Si les traditions, la langue, l’écriture des Cambodgiens actuels révèlent entre eux et les constructeurs d’Angcor les plus étroites affinités, d’autres indices semblent prouver qu’ils diffèrent profondément de ceux dont ils sont les descendants historiques, soit qu’il y ait eu retour à une race primitive, momentanément modifiée par des infusions de sang étranger, soit qu’un élément conquérant ait disparu, après avoir apporté aux indigènes une civilisation qui a péri entre leurs mains, soit enfin que de nombreuses et successives alliances aient fait dégénérer, intellectuellement au moins, la race puissante des Khmers.

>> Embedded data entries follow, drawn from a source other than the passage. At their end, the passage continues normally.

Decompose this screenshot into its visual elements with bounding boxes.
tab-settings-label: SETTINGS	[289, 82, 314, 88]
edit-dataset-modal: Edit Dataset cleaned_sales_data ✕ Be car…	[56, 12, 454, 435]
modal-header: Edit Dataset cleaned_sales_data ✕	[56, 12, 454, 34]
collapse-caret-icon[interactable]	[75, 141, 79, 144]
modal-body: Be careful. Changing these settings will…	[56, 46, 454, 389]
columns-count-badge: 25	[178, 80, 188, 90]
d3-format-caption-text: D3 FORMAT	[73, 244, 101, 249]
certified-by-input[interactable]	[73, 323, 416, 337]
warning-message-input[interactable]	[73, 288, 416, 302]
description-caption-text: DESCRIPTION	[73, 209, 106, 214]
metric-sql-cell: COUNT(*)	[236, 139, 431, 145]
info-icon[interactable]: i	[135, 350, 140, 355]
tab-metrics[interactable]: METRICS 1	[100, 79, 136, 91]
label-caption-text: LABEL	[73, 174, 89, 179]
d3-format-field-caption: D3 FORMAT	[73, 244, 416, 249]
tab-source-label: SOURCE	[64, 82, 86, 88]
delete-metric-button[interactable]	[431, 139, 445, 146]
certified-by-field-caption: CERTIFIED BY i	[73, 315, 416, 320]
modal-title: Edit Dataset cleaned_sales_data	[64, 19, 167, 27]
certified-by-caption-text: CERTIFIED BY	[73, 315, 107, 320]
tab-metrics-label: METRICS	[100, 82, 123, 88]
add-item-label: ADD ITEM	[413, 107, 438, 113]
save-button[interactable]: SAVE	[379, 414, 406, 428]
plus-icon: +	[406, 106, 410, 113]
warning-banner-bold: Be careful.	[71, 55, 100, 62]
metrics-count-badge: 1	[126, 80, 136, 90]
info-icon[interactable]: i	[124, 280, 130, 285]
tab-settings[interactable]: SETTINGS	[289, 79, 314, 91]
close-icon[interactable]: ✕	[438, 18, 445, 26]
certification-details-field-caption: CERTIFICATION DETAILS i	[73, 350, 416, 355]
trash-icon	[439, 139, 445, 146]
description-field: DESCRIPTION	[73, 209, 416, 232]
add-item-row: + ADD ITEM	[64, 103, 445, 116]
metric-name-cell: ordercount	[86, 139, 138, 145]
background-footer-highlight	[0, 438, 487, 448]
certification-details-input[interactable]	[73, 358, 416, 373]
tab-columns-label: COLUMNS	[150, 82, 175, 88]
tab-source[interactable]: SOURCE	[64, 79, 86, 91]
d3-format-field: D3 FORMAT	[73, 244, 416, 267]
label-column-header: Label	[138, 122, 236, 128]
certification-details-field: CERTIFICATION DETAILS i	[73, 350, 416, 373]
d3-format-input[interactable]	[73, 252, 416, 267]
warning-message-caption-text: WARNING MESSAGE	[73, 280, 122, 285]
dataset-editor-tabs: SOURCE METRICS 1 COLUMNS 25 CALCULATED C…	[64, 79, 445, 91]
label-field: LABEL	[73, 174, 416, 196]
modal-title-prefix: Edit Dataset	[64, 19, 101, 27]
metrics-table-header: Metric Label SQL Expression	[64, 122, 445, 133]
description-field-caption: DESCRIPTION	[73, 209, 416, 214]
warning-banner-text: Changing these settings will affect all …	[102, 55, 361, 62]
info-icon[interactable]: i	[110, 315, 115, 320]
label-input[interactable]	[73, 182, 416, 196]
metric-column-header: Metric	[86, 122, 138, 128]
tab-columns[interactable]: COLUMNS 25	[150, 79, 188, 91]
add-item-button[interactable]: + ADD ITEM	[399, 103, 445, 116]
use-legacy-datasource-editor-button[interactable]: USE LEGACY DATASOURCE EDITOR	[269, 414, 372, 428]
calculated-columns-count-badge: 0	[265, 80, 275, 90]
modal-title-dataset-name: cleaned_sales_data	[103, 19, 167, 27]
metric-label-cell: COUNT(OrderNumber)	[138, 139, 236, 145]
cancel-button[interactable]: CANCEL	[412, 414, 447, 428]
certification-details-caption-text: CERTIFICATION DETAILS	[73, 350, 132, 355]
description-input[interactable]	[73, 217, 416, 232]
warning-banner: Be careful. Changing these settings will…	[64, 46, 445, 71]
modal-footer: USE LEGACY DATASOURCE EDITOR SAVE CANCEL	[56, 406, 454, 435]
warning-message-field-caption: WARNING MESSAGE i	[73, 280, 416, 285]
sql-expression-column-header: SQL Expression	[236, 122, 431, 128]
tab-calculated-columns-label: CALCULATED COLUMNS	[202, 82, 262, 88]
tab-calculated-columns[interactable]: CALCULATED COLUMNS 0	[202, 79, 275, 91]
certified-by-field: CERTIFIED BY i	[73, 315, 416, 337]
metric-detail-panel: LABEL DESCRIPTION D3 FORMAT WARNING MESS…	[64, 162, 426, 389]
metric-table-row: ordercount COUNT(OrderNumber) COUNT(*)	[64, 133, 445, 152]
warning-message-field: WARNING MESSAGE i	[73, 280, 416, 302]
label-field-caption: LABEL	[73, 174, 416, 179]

Les premières mentions que l’on trouve du Cambodge dans les historiens européens semblent y distinguer deux races principales ; Barros, le plus ancien et le plus consciencieux des écrivains portugais, distingue les Khomen des Cambodgiens et, en énumérant les royaumes à l’est de Siam, cite ceux de Camboja et de Como. Kaomen et Khom sont les noms sous lesquels les Annamites et les Siamois désignent les Cambodgiens et qui est évidemment dérivé de Khmer, nom que ceux-ci se donnent à eux-mêmes. Quelques auteurs ont assimilé les Khomen aux sauvages Gueos dont parle l’historien portugais. Un demi-siècle après lui, Christoval de Jaque décrit les Cambodgiens comme un peuple de couleur foncée, mais les femmes nobles sont blanches et belles[1]. Aujourd’hui encore il existe, en outre des Cambodgiens proprement dits, un grand nombre de tribus sauvages habitant le territoire de l’ancien empire khmer et qui ont joué certainement un rôle important dans son histoire. Parmi ces tribus, il en est une, celle des Kouys, que les Cambodgiens appellent les Khmer dom, c’est-à-dire les anciens Khmers[2].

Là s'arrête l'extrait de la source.